I've had my little buddy heater for&#8230;. ohh... a good 5 years or more. I use it on fishing trips when I camp in Unit 1, my one seater '94 modified XJ. You do need a fan and I use one of those portable hand fans you are supposed to use to cool yourself. In that small of a space you can't have it on for long, even if it is cold out.

Never used it inside but would agree that it most likely would do at least 200 sq.ft, depending on drafts and outside temp. Again, rig up some sort of battery operated fan to help distribute the heat.

I've never had a reliability issue [knocks on wood] and it is not babied. It is in a non-padded compartment inside the jeep and has always worked when needed.


----------



## LincTex

jehowe said:


> Not sure if this means that tanks can remain hooked up when the heaters off with this hose though.


The beauty of using a larger tank is that there is a valve right on top, to shut gas off when not using. You don't need to disconnect anything.


----------



## LincTex

Woody said:


> In that small of a space you can't have it on for long, even if it is cold out.


In that small of a space, you could have gotten away with a good sleeping bag all by itself. If a little more heat is needed, take an old coffee can (or two) and punch some air holes in the rim on the bottom, paint it flat black and set it over a burning candle.


----------



## ZoomZoom

Cabela's has a couple different models of the Mr. Heater on sale right now in the bargain cave.

Reconditioned units (but the reviews are still very high) but they're about 1/2 price.


----------



## jsriley5

thnx for th eheads up might have to splurge a little before payday


----------



## Attila

We have two of them. The regular size Mr. Buddy, and the Little Buddy. Both work really well, and we use ours quite often in the winter. For instance the electric heater is out in our bathroom, so instead of replacing the in-ceiling heater, we use Mr. Buddy, and Mr. Buddy does a much better job that the electric one ever did. I also have one I use at my work bench in the shop. Won't heat the whole shop, but keeps me toasty enough to stay.
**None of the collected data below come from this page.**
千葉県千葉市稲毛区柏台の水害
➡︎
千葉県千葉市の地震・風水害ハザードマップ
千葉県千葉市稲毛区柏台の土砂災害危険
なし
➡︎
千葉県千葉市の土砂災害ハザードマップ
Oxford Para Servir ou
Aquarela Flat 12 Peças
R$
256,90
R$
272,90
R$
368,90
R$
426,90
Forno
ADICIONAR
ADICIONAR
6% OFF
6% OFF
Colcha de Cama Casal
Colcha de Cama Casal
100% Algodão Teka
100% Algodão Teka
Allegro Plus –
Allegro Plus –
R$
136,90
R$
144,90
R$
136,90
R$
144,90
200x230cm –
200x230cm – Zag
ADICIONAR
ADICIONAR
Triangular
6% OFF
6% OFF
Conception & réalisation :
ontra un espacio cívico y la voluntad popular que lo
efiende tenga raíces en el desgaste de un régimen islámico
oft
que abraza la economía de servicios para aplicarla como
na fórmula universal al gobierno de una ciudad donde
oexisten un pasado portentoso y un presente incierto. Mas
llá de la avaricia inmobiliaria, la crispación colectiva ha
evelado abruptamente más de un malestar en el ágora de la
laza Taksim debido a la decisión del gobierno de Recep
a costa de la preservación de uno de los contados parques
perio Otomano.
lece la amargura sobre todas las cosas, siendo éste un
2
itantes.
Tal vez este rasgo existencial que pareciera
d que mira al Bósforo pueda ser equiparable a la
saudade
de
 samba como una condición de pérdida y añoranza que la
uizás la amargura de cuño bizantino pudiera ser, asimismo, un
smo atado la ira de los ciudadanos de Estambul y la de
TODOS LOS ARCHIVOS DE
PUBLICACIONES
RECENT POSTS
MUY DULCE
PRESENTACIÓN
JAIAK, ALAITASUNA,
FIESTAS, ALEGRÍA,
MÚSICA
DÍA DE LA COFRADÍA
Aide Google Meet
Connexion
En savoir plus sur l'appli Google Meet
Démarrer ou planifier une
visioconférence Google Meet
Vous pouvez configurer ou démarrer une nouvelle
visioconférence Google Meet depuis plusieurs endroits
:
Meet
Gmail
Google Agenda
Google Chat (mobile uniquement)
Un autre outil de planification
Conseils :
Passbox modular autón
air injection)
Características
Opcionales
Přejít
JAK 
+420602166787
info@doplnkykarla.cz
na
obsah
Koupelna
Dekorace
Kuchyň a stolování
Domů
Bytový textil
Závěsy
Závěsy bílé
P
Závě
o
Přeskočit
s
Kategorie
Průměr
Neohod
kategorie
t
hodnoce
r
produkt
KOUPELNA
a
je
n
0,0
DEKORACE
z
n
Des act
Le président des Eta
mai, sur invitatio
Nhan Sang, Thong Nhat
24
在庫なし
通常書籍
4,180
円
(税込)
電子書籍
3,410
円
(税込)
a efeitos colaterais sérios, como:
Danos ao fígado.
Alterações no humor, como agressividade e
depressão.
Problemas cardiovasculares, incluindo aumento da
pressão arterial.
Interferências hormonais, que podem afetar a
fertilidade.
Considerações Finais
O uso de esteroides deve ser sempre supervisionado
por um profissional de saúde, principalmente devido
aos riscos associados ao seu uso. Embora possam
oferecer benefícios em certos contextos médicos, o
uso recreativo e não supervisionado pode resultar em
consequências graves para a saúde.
Two opposable thumbs up for Mr. Buddy heaters. Can't go wrong with them.


----------



## jimLE

we had a power outage during the winter storm of 5 or 6 weeks ago.i was prepared some what for that.i bought a my buddy heater 4,000/9,000 BTU. Now im waiting for the next winter freeze, and/or power power outage during a power outage.eventuly i'll buy a 20LB propane tank,with a line and filter for it..


----------